*Aim of the task:*
Although the data holds pictures, return only the lines from the one containing "in this image?" to the end, exactly, and without them.

Collected data
= Beginning of Section =
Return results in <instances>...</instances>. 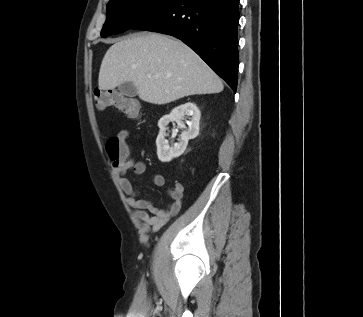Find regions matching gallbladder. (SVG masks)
I'll return each instance as SVG.
<instances>
[{
	"label": "gallbladder",
	"mask_w": 363,
	"mask_h": 317,
	"mask_svg": "<svg viewBox=\"0 0 363 317\" xmlns=\"http://www.w3.org/2000/svg\"><path fill=\"white\" fill-rule=\"evenodd\" d=\"M118 90L121 94L127 96V97H135L137 95V89L133 82H124L121 85H119Z\"/></svg>",
	"instance_id": "bac80fb5"
}]
</instances>
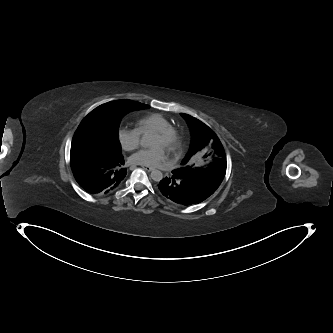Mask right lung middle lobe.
<instances>
[{
    "instance_id": "obj_1",
    "label": "right lung middle lobe",
    "mask_w": 333,
    "mask_h": 333,
    "mask_svg": "<svg viewBox=\"0 0 333 333\" xmlns=\"http://www.w3.org/2000/svg\"><path fill=\"white\" fill-rule=\"evenodd\" d=\"M138 102L116 100L102 104L92 110L80 123L72 143L89 142L111 156H121L119 125L127 113L142 109Z\"/></svg>"
}]
</instances>
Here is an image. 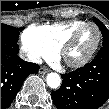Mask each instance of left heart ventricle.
<instances>
[{"instance_id": "1", "label": "left heart ventricle", "mask_w": 109, "mask_h": 109, "mask_svg": "<svg viewBox=\"0 0 109 109\" xmlns=\"http://www.w3.org/2000/svg\"><path fill=\"white\" fill-rule=\"evenodd\" d=\"M96 40L97 30L92 26L85 28L67 52V58L71 61L80 60L90 52Z\"/></svg>"}]
</instances>
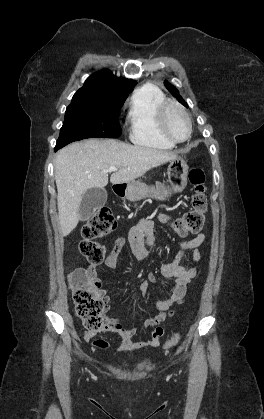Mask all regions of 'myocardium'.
I'll return each instance as SVG.
<instances>
[{
  "mask_svg": "<svg viewBox=\"0 0 264 419\" xmlns=\"http://www.w3.org/2000/svg\"><path fill=\"white\" fill-rule=\"evenodd\" d=\"M170 109H176L186 119V122L188 124V134L184 139H181V140L177 139L174 136H172L170 134V132L168 131L167 124H166V119H167V114H168ZM157 123H158V129H159L160 134L167 141H169L173 144H179V143H183V142L187 141L192 134V122H191L189 114L179 103H177L175 101H172V100H166L160 105V107L158 109V114H157Z\"/></svg>",
  "mask_w": 264,
  "mask_h": 419,
  "instance_id": "obj_1",
  "label": "myocardium"
}]
</instances>
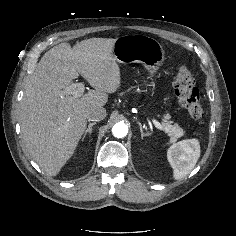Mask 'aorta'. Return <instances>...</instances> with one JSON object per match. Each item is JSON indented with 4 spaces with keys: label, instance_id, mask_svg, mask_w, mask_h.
<instances>
[{
    "label": "aorta",
    "instance_id": "762f6f07",
    "mask_svg": "<svg viewBox=\"0 0 236 236\" xmlns=\"http://www.w3.org/2000/svg\"><path fill=\"white\" fill-rule=\"evenodd\" d=\"M112 133L116 138H123L128 133V127L125 123L118 122L113 126Z\"/></svg>",
    "mask_w": 236,
    "mask_h": 236
}]
</instances>
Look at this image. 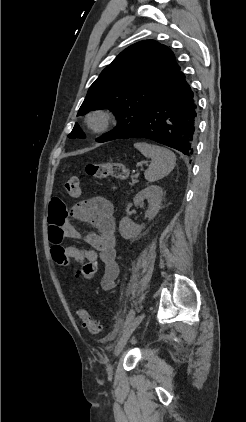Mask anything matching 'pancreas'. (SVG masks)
I'll return each mask as SVG.
<instances>
[{
    "mask_svg": "<svg viewBox=\"0 0 246 422\" xmlns=\"http://www.w3.org/2000/svg\"><path fill=\"white\" fill-rule=\"evenodd\" d=\"M138 180L136 179V177H132V182L130 183L131 186H133L135 183H137Z\"/></svg>",
    "mask_w": 246,
    "mask_h": 422,
    "instance_id": "1",
    "label": "pancreas"
}]
</instances>
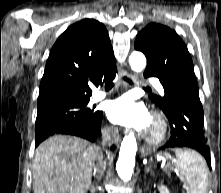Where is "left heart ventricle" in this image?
I'll return each instance as SVG.
<instances>
[{"mask_svg":"<svg viewBox=\"0 0 221 193\" xmlns=\"http://www.w3.org/2000/svg\"><path fill=\"white\" fill-rule=\"evenodd\" d=\"M143 130L148 134H156L158 131V124L153 118L150 117L148 123L146 124Z\"/></svg>","mask_w":221,"mask_h":193,"instance_id":"left-heart-ventricle-1","label":"left heart ventricle"}]
</instances>
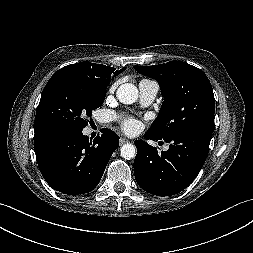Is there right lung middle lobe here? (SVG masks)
I'll return each mask as SVG.
<instances>
[{
	"instance_id": "dd1d6c3e",
	"label": "right lung middle lobe",
	"mask_w": 253,
	"mask_h": 253,
	"mask_svg": "<svg viewBox=\"0 0 253 253\" xmlns=\"http://www.w3.org/2000/svg\"><path fill=\"white\" fill-rule=\"evenodd\" d=\"M106 89L107 85L84 76L56 72L42 92L34 132L49 128L82 131L92 111L103 104Z\"/></svg>"
}]
</instances>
= End of Section =
*Result for this task:*
Where is "left heart ventricle" in this image?
I'll return each instance as SVG.
<instances>
[{"mask_svg":"<svg viewBox=\"0 0 221 193\" xmlns=\"http://www.w3.org/2000/svg\"><path fill=\"white\" fill-rule=\"evenodd\" d=\"M143 130L148 134H156L158 131V124L153 118L150 117L148 123L146 124Z\"/></svg>","mask_w":221,"mask_h":193,"instance_id":"left-heart-ventricle-1","label":"left heart ventricle"}]
</instances>
Is there right lung middle lobe here? (SVG masks)
I'll return each mask as SVG.
<instances>
[{
	"instance_id": "dd1d6c3e",
	"label": "right lung middle lobe",
	"mask_w": 253,
	"mask_h": 253,
	"mask_svg": "<svg viewBox=\"0 0 253 253\" xmlns=\"http://www.w3.org/2000/svg\"><path fill=\"white\" fill-rule=\"evenodd\" d=\"M106 89L107 85L84 76L56 72L42 92L34 132L49 128L82 131L92 111L103 104Z\"/></svg>"
}]
</instances>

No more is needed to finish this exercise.